Any questions or comments concerning these Terms of Use can be addressed to: legal@broadinstitute.org.

By accessing and viewing this GPP Web Portal, you agree to the following terms and conditions:

Attribution

You agree to acknowledge the Broad Institute (e.g., in publications, services or products) for any of your use of its online services, databases or software in accordance with good scientific practice. You agree to use the acknowledgment wording provided for the relevant tools as indicated on the FAQ for each tool.

Updating the Terms of Use

We reserve the right to update these Terms of Use at any time. When alterations are inevitable, we will attempt to give reasonable notice of any changes by placing a notice on our website, but you may wish to check each time you use the website. The date of the most recent revision will appear on this, the "GPP Web Portal Terms of Use" page. If you do not agree to these changes, please do not continue to use our online services. We will also make available an archived copy of the previous Terms of Use for comparison.

Indemnification and Disclaimer of Warranties

You are using this GPP Web Portal at your own risk, and you hereby agree to hold Broad and its contributors and their trustees, directors, officers, employees, and affiliated investigators harmless for any third party claims which may arise from your use of the GPP Web Portal, the tools available therein, or any portion thereof. Further, you agree to indemnify Broad, its contributors, and its and their trustees, directors, officers, employees, affiliated investigators, students, and affiliates for any loss, costs, claims, damages, or other liabilities arising from any unpermitted commercial or profit-making use you make of the GPP Web Portal.
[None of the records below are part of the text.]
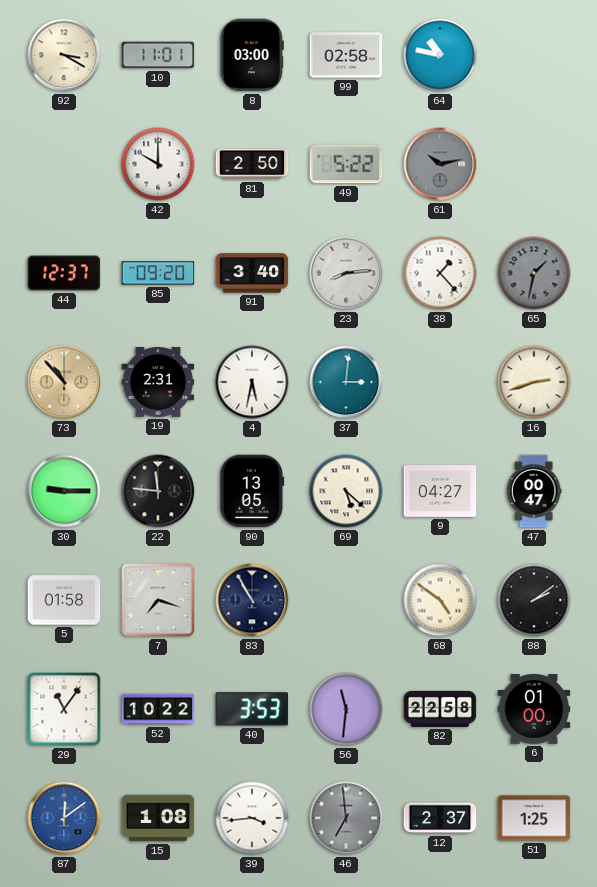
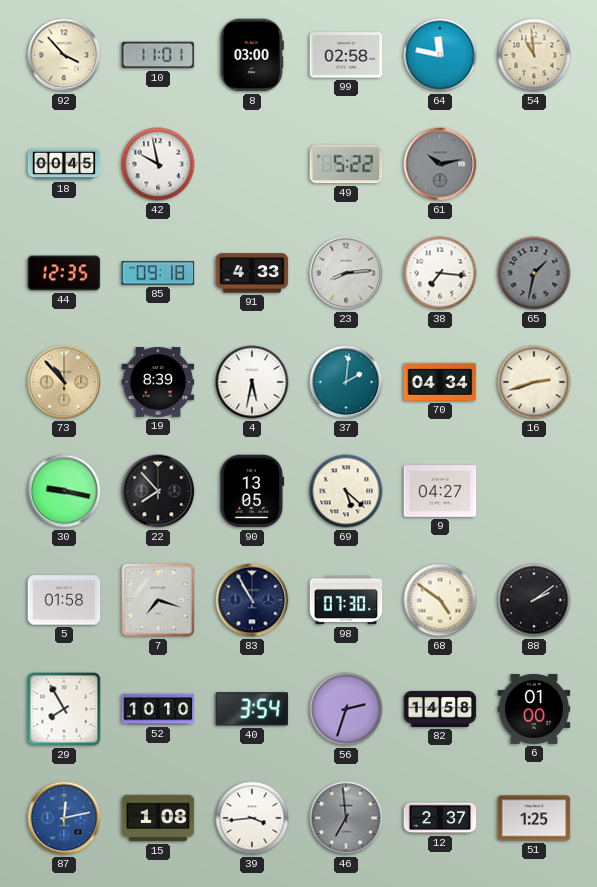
92: 3:20 -> 3:53
64: 10:47 -> 11:47
54: none -> 10:59
18: none -> 00:45
42: 10:00 -> 9:58
81: 2:50 -> none
44: 12:37 -> 12:35
85: 09:20 -> 09:18
91: 3:40 -> 4:33
38: 1:23 -> 7:16
19: 2:31 -> 8:39
37: 3:01 -> 2:01
70: none -> 04:34
30: 9:15 -> 9:17
22: 11:46 -> 7:53
47: 00:47 -> none
98: none -> 07:30
29: 11:06 -> 7:55
52: 10:22 -> 10:10
40: 3:53 -> 3:54
56: 11:31 -> 2:33
82: 22:58 -> 14:58
87: 12:09 -> 12:13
The GPP Web Portal is a research tool and is provided "as is". Broad does not represent that the GPP Web Portal is free of errors or bugs or suitable for any particular tasks.

ANY EXPRESS OR IMPLIED WARRANTIES, INCLUDING, BUT NOT LIMITED TO, THE IMPLIED WARRANTIES OF MERCHANTABILITY, FITNESS FOR A PARTICULAR PURPOSE, NONINFRINGEMENT, OR THE ABSENCE OF LATENT OR OTHER DEFECTS ARE DISCLAIMED. IN NO EVENT SHALL BROAD OR ITS CONTRIBUTORS BE LIABLE FOR ANY DIRECT, INDIRECT, INCIDENTAL, SPECIAL, EXEMPLARY, OR CONSEQUENTIAL DAMAGES HOWEVER CAUSED AND ON ANY THEORY OF LIABILITY, WHETHER IN CONTRACT, STRICT LIABILITY, OR TORT (INCLUDING NEGLIGENCE OR OTHERWISE) ARISING IN ANY WAY OUT OF THE USE OF THE GPP WEB PORTAL, EVEN IF ADVISED OF THE POSSIBILITY OF SUCH DAMAGE.

Governing Law

The terms and conditions herein shall be construed, governed, interpreted, and applied in accordance with the internal laws of the Commonwealth of Massachusetts, U.S.A. Furthermore, by accessing, downloading, or using the Database, You consent to the personal jurisdiction of, and venue in, the state and federal courts within Massachusetts with respect to Your download or use of the Database.